4.1. Performance Comparison of Hard-Thresholding Shrinkage

Figure 3 presents the average RD performance on the five test images of the SPL algorithm with the hard-thresholding shrinkages based on DCT, DDWT, GPCA, and GrC-PCA. We can see that our GrC-PCA basis obtains the highest PSNR value among all bases at any measurement rate, and particularly it has about 1 dB gains compared to the DCT basis. Our GrC-PCA basis exploits the local stationary structural characteristics of image; thus the PSNR of GrC-PCA basis is 0.2 dB larger than GPCA basis. Figure 4 shows the performance of hard-threshold shrinkage using different clustering algorithms. We can see that the RD performance degrades once using the traditional -means algorithm.

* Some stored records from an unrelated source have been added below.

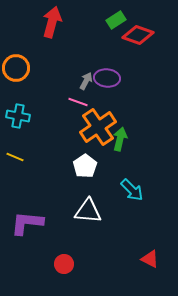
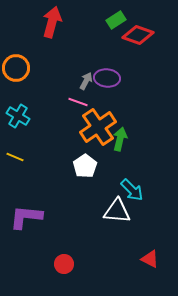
cyan cross: rotated 20 degrees clockwise
white triangle: moved 29 px right
purple L-shape: moved 1 px left, 6 px up
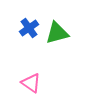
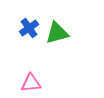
pink triangle: rotated 40 degrees counterclockwise
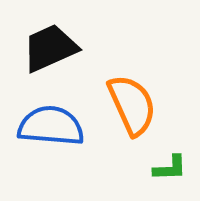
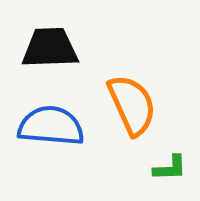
black trapezoid: rotated 22 degrees clockwise
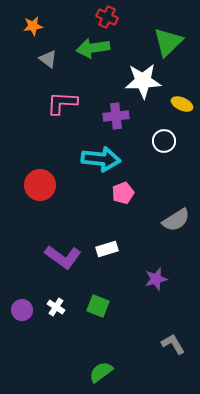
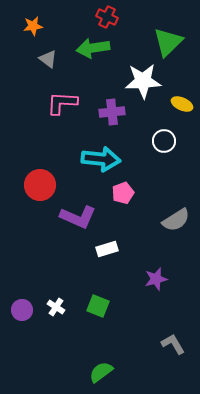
purple cross: moved 4 px left, 4 px up
purple L-shape: moved 15 px right, 40 px up; rotated 12 degrees counterclockwise
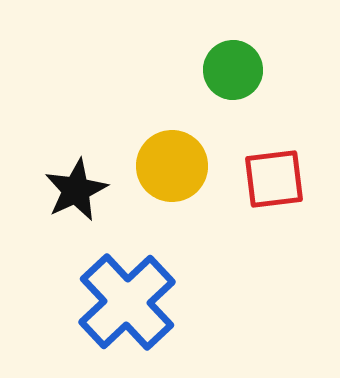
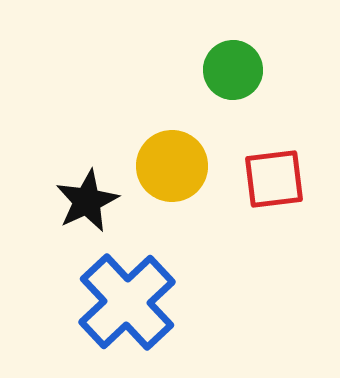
black star: moved 11 px right, 11 px down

However, the PSNR value obtains the obvious improvement at any measurement rate when using the GrC-based clustering method; particularly when the measurement rate is 0.2, the PSNR gain of GrC-PCA is around 0.6 dB.

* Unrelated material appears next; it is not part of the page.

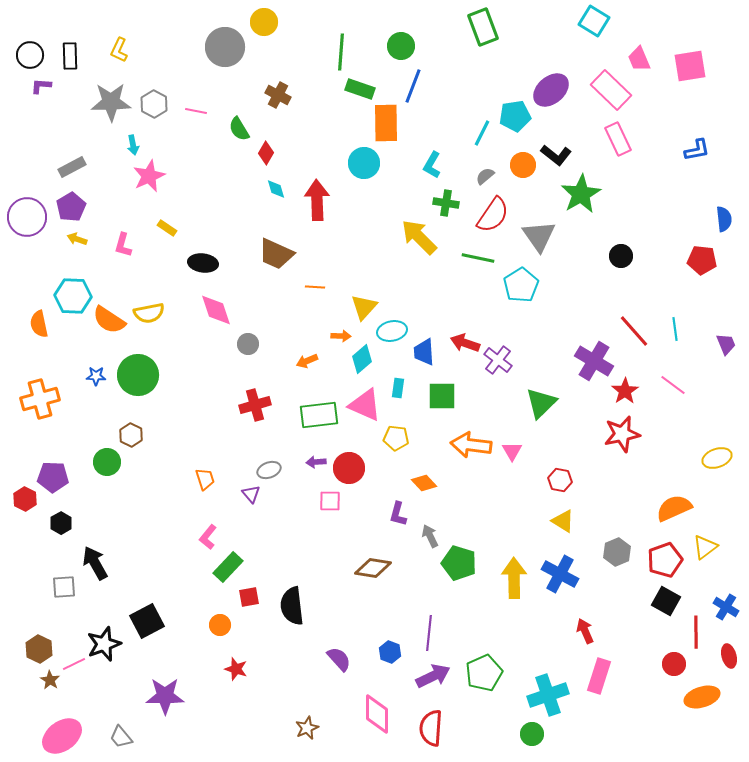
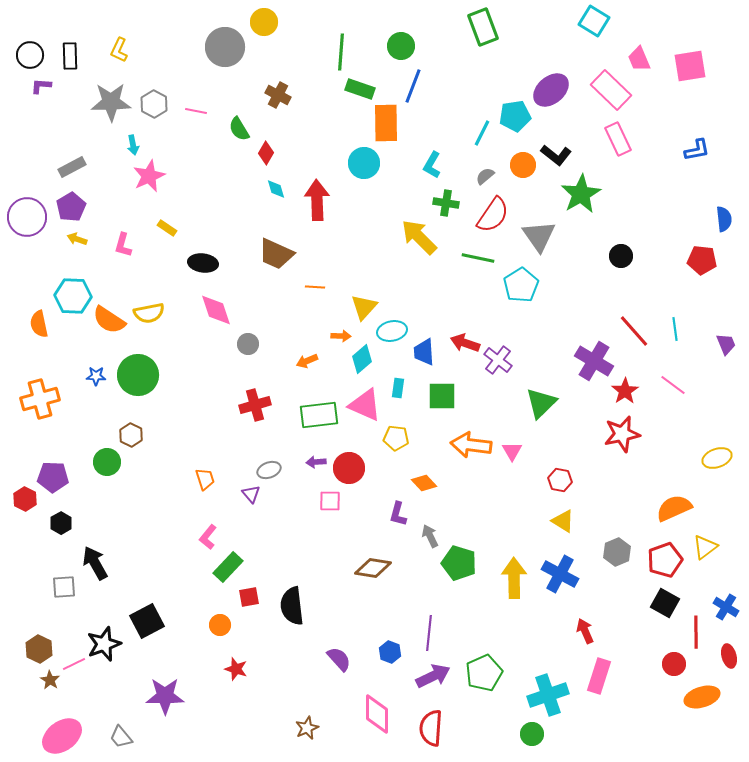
black square at (666, 601): moved 1 px left, 2 px down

4.2. Comparison of Reconstruction Performance

To evaluate the RD performance of our GrC-PCA-based SPL algorithm, we select the popular reconstruction algorithms as benchmarks, and they include MH_SPL [9], NESTA_TV [10], and GSR [11]. Table 1 lists the average PSNR value on the five test images when the measurement rate ranges from 0.2 to 0.4. We can see that our method obviously outperforms MH_SPL and the NESTA_TV, and it obtains the PSNR gain of 0.48 dB and 3.27 dB, respectively. However, when compared with the GSR algorithm, the proposed algorithm in this paper deteriorates 0.64 dB on average, which results from the fact that the GSR uses both the local stationary statistics of image and nonlocal similarities of patches. Therefore, the GSR obtains more sparse representation compared to GrC-PCA. However, it can be observed from Table 2 that the GSR algorithm has a high computational complexity, and it requires 2542.65 s to reconstruct Lenna on average, but our algorithm requires only 30.20 s. In the above, when considering both the reconstruction quality and computational complexity, the proposed algorithm is more practical than GSR. Compared with the DDWT-based MH_SPL algorithm, our algorithm increases 18.54 s on average, which results from the fact that PCA needs to relearn the sparse representation basis at each iteration, so that the proposed algorithm obtains the PSNR improvement at the cost of computational complexity. Figure 5 shows the visual qualities of reconstructed Lenna using the different algorithms when the measurement rate is 0.3; we can see that the reconstructed image by NESTA_TV contains lots of blocking artifacts, and MH_SPL algorithm eliminates the blocking artifacts but introduces the noises. However, our algorithm gets the subjective visual quality similar to the GSR algorithm. Figure 6 shows the visual qualities of reconstructed remote sensing image Kirtland using the different algorithms when the measurement rate is 0.3. It can be observed that our method provides better visual quality for the remote sensing application when compared the other reconstruction algorithms.

5. Conclusion

In this paper, we use the GrC-based clustering to improve the performance of PCA-based hard-thresholding shrinkage in the SPL iteration. Considering the local stationary statistical property, the image is firstly decomposed into some granules. Since GrC can divide adaptively the training set according to the data pattern, the samples in granule have the similar structure. Then, the PCA is performed to learn the sparse representation basis dedicated to the granule, and the patches in granule are shrunk by the hard thresholding using PCA matrix. Finally, all patches merge into a whole image. The experimental results show that the proposed algorithm has better RD performance and guarantees the better subjective visual quality of reconstructed image with a low computational complexity.

Competing Interests

The authors declare that there are no competing interests regarding the publication of this paper.

Acknowledgments

This work was supported in part by the National Natural Science Foundation of China under Grants nos. 61501393 and 61572417, in part by the Key Scientific Research Project of Colleges and Universities in Henan Province of China under Grant no. 16A520069, and in part by Youth Sustentation Fund of Xinyang Normal University under Grant no. 2015-QN-043.